[Stored data entries]
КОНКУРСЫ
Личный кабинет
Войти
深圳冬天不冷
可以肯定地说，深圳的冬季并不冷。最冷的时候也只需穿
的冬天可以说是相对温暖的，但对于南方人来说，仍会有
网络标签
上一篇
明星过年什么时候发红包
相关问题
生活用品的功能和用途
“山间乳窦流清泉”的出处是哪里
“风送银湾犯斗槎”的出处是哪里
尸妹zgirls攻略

...

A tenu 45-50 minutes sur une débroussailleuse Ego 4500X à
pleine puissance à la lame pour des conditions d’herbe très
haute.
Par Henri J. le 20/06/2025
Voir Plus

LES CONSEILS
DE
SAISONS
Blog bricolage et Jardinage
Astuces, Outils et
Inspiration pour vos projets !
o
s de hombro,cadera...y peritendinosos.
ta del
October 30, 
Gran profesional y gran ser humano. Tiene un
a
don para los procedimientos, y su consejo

▶ **Work to be completed**
The lines you return should be those above that contain the word "pour", every one of them.

▶ **Exercise solution**
pleine puissance à la lame pour des conditions d’herbe très
Inspiration pour vos projets !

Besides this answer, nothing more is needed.